Sunday, June 29, 2014

De-Identifying free-text

Each time I blog on De-Identification, I get questions about free-text fields.  The focus on free-text fields is covered in ISO 25237 healthcare specification on De-Identification, in DICOM, and in the IHE Handbook on De-Identification. They all cover the more broad concept of “Non-Structured Data Variables”. This includes free-text fields, but also recognizes other data that are not well constrained upon input and storage. So this includes Voice Recordings, Images, and even calls out the medical imaging standards of DICOM. DICOM also addresses this problem space, pointing out that historically it is common for the Radiology image to have burned-into the image identifying and routing information.

Why is Free-Text a concern?

So the specific problem with non-struct
ured data elements/attributes/variables are that they could contain Direct Identifiers, Indirect Identifiers, or simply non-identifying data. It is the very fact that they are non-structured that results in this non-deterministic situation. Often times these fields are simple text-editing fields where the clinician can write anything they want. They might be prompted to enter relevant information, like description of the disposition of the patient. However without restrictions, the clinician could have put the patient name into the field.

Free-text is not safe

This is where the Intended Use-case of the resulting data-set comes into play. If there is no need that comes from the Intended Use-case for these non-structured data fields, then simply dropping them. My second rule of De-Identification is that by default you get ZERO data elements. The intended use-case needs to justify everything that is provided. Most of the time the value of a free-text field is of no value. Often times they are included simply to future-proof a workflow. That is there is a free-text field to handle ‘anything else’. So deleting the free-text field is really the most likely right way to handle it.

Useful Free-text

However there are times where for example a study is being done, and those clinicians participating are instructed to put critical study information into a normally unused free-text field. Thus the field content is critical to the Intended Use-case of the resulting data-set. In this case, we do know that the otherwise free-text field, really might contain some structured data. So the easy thing to do is pre-process the free-text fields to extract out the information that is needed by the Intended Use-case of the resulting data-set into a structured and coded entry. Throw away the rest of the free-text field. Treat the new coded entry according to the normal processing rules, which does mean it must be determined if it is a Direct Identifier, Indirect Identifier, or non-identifying data; and one must also look at the values resulting to determine if they might themselves identify an individual.

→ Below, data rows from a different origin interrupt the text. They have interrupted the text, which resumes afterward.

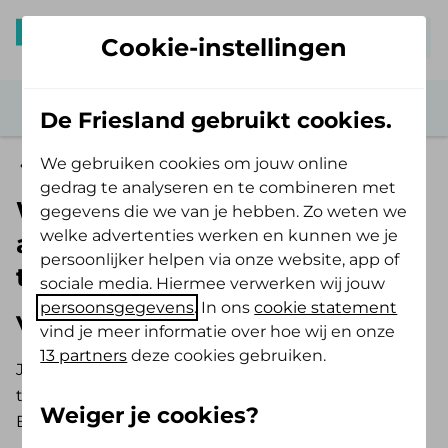
Mijn De Friesland
Cookie-instellingen
De Friesland gebruikt cookies.
We gebruiken cookies om jouw online
Aanvullende tandartsverzekering
gedrag te analyseren en te combineren met
Wat wordt vergoed uit de
gegevens die we van je hebben. Zo weten we
welke advertenties werken en kunnen we je
aanvullende
persoonlijker helpen via onze website, app of
tandartsverzekering?
sociale media. Hiermee verwerken wij jouw
persoonsgegevens
. In ons
cookie statement
Verzekerd bedrag
vind je meer informatie over hoe wij en onze
13 partners
deze cookies gebruiken.
Je kunt bij ons kiezen uit 2 of 3
tandartsverzekeringen. Dit hangt af of je de Zelf
Weiger je cookies?
Bewust Polis of de Alles Verzorgd Polis afsluit:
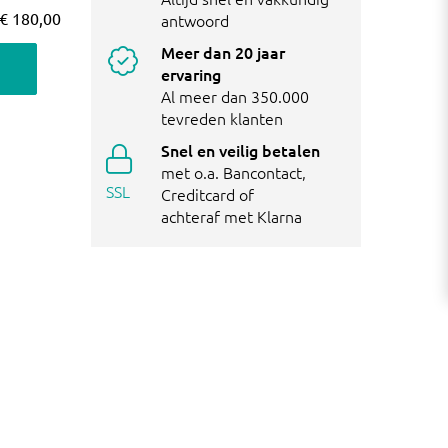
€ 180,00
antwoord
Meer dan 20 jaar
ervaring
Al meer dan 350.000
tevreden klanten
Snel en veilig betalen
met o.a. Bancontact,
SSL
Creditcard of
achteraf met Klarna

What is important here is to recognize that you have converted the free-text into structured and coded values. So, ultimately you are not passing free-text, the free-text field is destroyed.

Unstructured Image

It is much less likely that you can post-process images or voice into structured data, but I am not going to say it can’t be done. DICOM has a very comprehensive treatment of De-Identifying DICOM objects.  Specifically Chapter E of Part 15

5. The de-identifier should ensure that no identifying information that is burned in to the image pixel data either because the modality does not generate such burned in identification in the first place, or by removing it through the use of the Clean Pixel Data Option; see Section E.3. If non-pixel data graphics or overlays contain identification, the de-identifier is required to remove them, or clean them if the Clean Graphics option is supported. See Section E.3.3 The means by which burned in or graphic identifying information is located and removed is outside the scope of this standard.


I am a fan of De-Identification, when used properly and for the right reason. However De-Identification is not the only tool to be used, sometimes data simply should be properly managed, including Access Controls and Audit Controls. This same conclusion is true of data that are De-Identified, that is unless you end up with the null-set then you will have some risk that needs to be properly managed, including Access Controls and Audit Controls.

Free-text fields, all fields that you don't know have a specific structure to them, need to be treated carefully. Best case is to delete their content, but if you need part of the content then parse that information out into structured and coded values, discarding the original free-text.